01 aprile 2019 | Centro Studi

La Brexit potrebbe costituire un esempio di come si finisca per cedere sovranità economica proprio perseguendo l'intento di conquistarne.

In “Lettera dall’industria”, la rubrica del nostro Centro Studi per il Corriere L’Economia, l’analisi sulla Brexit firmata da Tullio Buccellato.

Chi contava di rilanciare l'economia britannica, svincolandola dall'appartenenza al mercato unico, ha contribuito a gettare il Paese in uno stato di incertezza senza precedenti. I primi segni di indebolimento li ha dati la sterlina, che ha perso oltre l'11% nei confronti dell'euro dal periodo pre Brexit; il calo generale della fiducia (il dato di marzo per le imprese è scivolato ai minimi dal 2009) si è poi fatto sentire su consumi e investimenti.

Le cose potrebbero ancora peggiorare se si ricadesse in uno scenario di no deal in cui le regole tariffarie del Wto si applicherebbero a circa il 45% delle esportazioni britanniche. In questa situazione, varie multinazionali stanno già considerando di ridimensionare la loro presenza o abbandonare il Regno Unito; corporation come Panasonic, Dyson, Nomura e Goldman Sachs.

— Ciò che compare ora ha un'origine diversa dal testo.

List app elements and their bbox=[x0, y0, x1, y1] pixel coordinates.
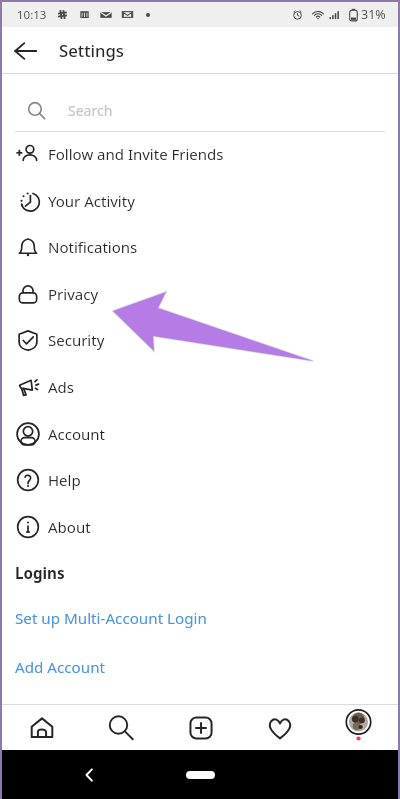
staticText: Your Activity bbox=[48, 191, 135, 211]
button[interactable]: Account bbox=[2, 411, 398, 457]
button[interactable]: Notifications bbox=[2, 224, 398, 270]
button[interactable]: Privacy bbox=[2, 271, 398, 317]
button[interactable]: About bbox=[2, 504, 398, 550]
button[interactable]: New Post bbox=[161, 705, 240, 750]
staticText: Search bbox=[68, 101, 113, 120]
staticText: Privacy bbox=[48, 284, 99, 304]
staticText: 10:13 bbox=[17, 7, 47, 23]
button[interactable]: Activity bbox=[240, 705, 319, 750]
button[interactable]: Search bbox=[82, 705, 161, 750]
staticText: Set up Multi-Account Login bbox=[15, 608, 207, 629]
button[interactable]: Back bbox=[2, 27, 48, 74]
staticText: 31% bbox=[361, 6, 386, 23]
staticText: Logins bbox=[15, 563, 65, 584]
button[interactable]: Help bbox=[2, 457, 398, 503]
button[interactable]: Follow and Invite Friends bbox=[2, 131, 398, 177]
staticText: Notifications bbox=[48, 237, 138, 257]
staticText: About bbox=[48, 517, 91, 537]
staticText: Follow and Invite Friends bbox=[48, 144, 224, 164]
staticText: Account bbox=[48, 424, 106, 444]
staticText: Ads bbox=[48, 377, 74, 397]
button[interactable]: Set up Multi-Account Login bbox=[2, 595, 398, 641]
staticText: Settings bbox=[59, 39, 124, 62]
button[interactable]: Security bbox=[2, 317, 398, 363]
button[interactable]: Search bbox=[2, 74, 398, 131]
button[interactable]: Home bbox=[2, 705, 82, 750]
button[interactable]: Your Activity bbox=[2, 178, 398, 224]
button[interactable]: Profile bbox=[319, 705, 398, 750]
button[interactable]: Ads bbox=[2, 364, 398, 410]
staticText: Security bbox=[48, 330, 105, 350]
staticText: Add Account bbox=[15, 657, 106, 678]
staticText: Help bbox=[48, 470, 81, 490]
button[interactable]: Add Account bbox=[2, 644, 398, 690]
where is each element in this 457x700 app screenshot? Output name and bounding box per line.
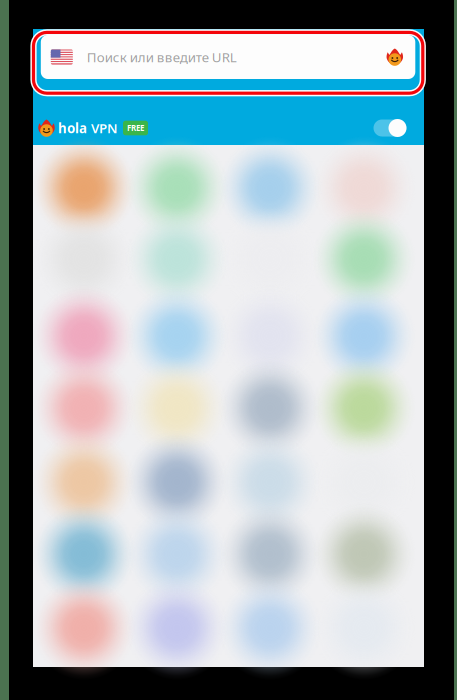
staticText: Поиск или введите URL xyxy=(87,48,237,66)
staticText: hola xyxy=(58,119,87,137)
button[interactable]: hola xyxy=(38,119,148,137)
staticText: VPN xyxy=(91,119,118,137)
button[interactable]: Поиск или введите URL xyxy=(41,35,415,79)
staticText: FREE xyxy=(127,123,144,133)
button[interactable]: Turn VPN off xyxy=(371,115,409,141)
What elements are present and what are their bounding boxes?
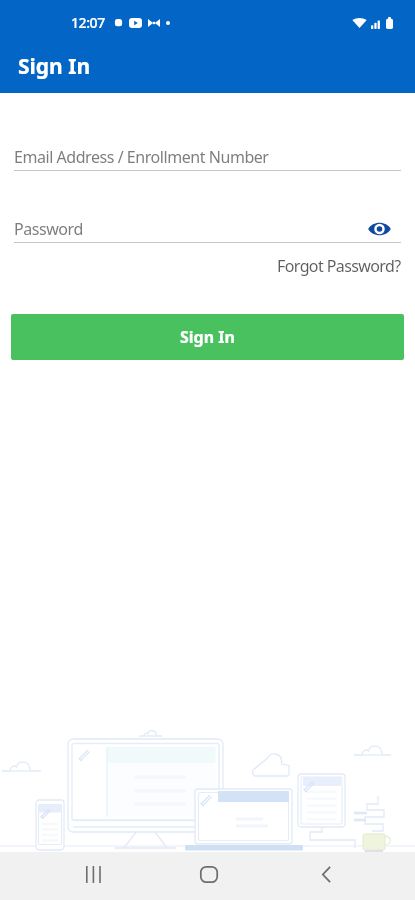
button[interactable]: Back: [302, 850, 350, 898]
staticText: Sign In: [18, 52, 91, 81]
button[interactable]: Password: [14, 216, 401, 243]
button[interactable]: Forgot Password?: [275, 251, 403, 281]
button[interactable]: Home: [185, 850, 233, 898]
button[interactable]: Sign In: [11, 314, 404, 360]
staticText: 12:07: [71, 13, 105, 32]
staticText: Sign In: [180, 326, 235, 348]
staticText: Password: [14, 218, 83, 240]
button[interactable]: Email Address / Enrollment Number: [14, 144, 401, 171]
staticText: Email Address / Enrollment Number: [14, 146, 269, 168]
staticText: Forgot Password?: [277, 255, 401, 277]
button[interactable]: Recents: [69, 850, 117, 898]
button[interactable]: Show password: [366, 216, 392, 241]
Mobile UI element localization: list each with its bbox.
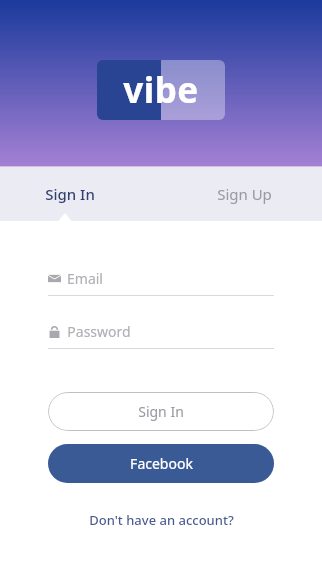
staticText: Email — [67, 269, 103, 288]
button[interactable]: Sign Up — [161, 166, 322, 221]
staticText: Password — [67, 322, 131, 341]
staticText: vibe — [123, 66, 199, 114]
staticText: Sign Up — [217, 184, 272, 204]
staticText: Don't have an account? — [89, 511, 234, 529]
staticText: Facebook — [130, 454, 193, 473]
button[interactable]: Email — [48, 265, 274, 296]
button[interactable]: Sign In — [0, 166, 161, 221]
staticText: Sign In — [45, 184, 95, 204]
button[interactable]: Sign In — [48, 392, 274, 431]
button[interactable]: Don't have an account? — [0, 505, 322, 535]
button[interactable]: Facebook — [48, 444, 274, 483]
staticText: Sign In — [138, 402, 184, 421]
button[interactable]: Password — [48, 318, 274, 349]
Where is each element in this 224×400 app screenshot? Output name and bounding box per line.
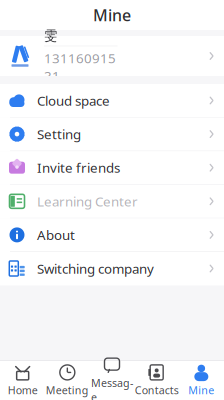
- staticText: Setting: [37, 125, 81, 143]
- button[interactable]: Switching company: [0, 252, 224, 286]
- button[interactable]: Invite friends: [0, 151, 224, 185]
- staticText: Switching company: [37, 260, 154, 277]
- button[interactable]: Home: [1, 362, 45, 398]
- staticText: Contacts: [135, 383, 179, 397]
- button[interactable]: Message: [90, 362, 134, 398]
- staticText: Mine: [188, 383, 214, 397]
- staticText: About: [37, 226, 75, 244]
- button[interactable]: Cloud space: [0, 84, 224, 118]
- button[interactable]: About: [0, 218, 224, 252]
- button[interactable]: Meeting: [45, 362, 89, 398]
- button[interactable]: Contacts: [135, 362, 179, 398]
- staticText: Invite friends: [37, 159, 120, 176]
- staticText: Learning Center: [37, 192, 138, 210]
- staticText: 雯: [44, 27, 57, 44]
- staticText: Cloud space: [37, 92, 110, 109]
- button[interactable]: Learning Center: [0, 185, 224, 218]
- staticText: Home: [8, 383, 38, 397]
- button[interactable]: Mine: [179, 362, 223, 398]
- button[interactable]: 雯: [0, 36, 224, 76]
- staticText: 13116091531: [44, 49, 116, 85]
- button[interactable]: Setting: [0, 118, 224, 151]
- staticText: Meeting: [46, 383, 89, 397]
- staticText: Message: [91, 376, 133, 400]
- staticText: Mine: [93, 4, 131, 26]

Se per l'UE gli effetti sull'economia risultano ancora difficili da calcolare, il cambiamento politico è già stato di portata enorme e ascrivibile in un range di scenari che spaziano da un rallentamento, allo stallo del processo di integrazione, che andava avanti a velocità alternate da oltre sessant'anni.

La prospettiva della Brexit mette a rischio importanti quote di mercato anche per i principali partner europei. Basti guardare all'Italia, che è tra i meno esposti sul mercato britannico e che rischierebbe di compromettere circa il 5% del suo export, con punte del 12% e dell'8% rispettivamente per i vini e l'agrifood.

Pensare che quanto è accaduto nel Regno Unito rappresenti un'eccezione sarebbe fuorviante. L'allarme dovrebbe servire da monito a molti altri paesi europei che hanno assistito a un indebolimento generale dei propri tessuti economico-sociali senza che il policymaker, nazionale ed europeo, sia riuscito a fornire risposte convincenti o almeno a spiegare gli obiettivi perseguiti per contrastare tali tendenze: è un fatto che populismi e sovranismi hanno trovato terreno fertile in molti Paesi d'Europa (e non solo), Italia in primis.

La compattezza mostrata dagli Stati membri durante le negoziazioni è forse l'unica nota positiva della Brexit. È però incerto dopo le elezioni europee quanto resterà compatto il fronte favorevole a proseguire nel cammino d'integrazione e ancor meno se l'Italia si posizionerà all'interno o al di fuori di esso. Il rischio da scongiurare è quello di rinunciare al posto in prima fila che il nostro Paese occupa dai trattati di Roma e subire senza condividerle decisioni prese altrove o, in altre parole, di perdere sovranità.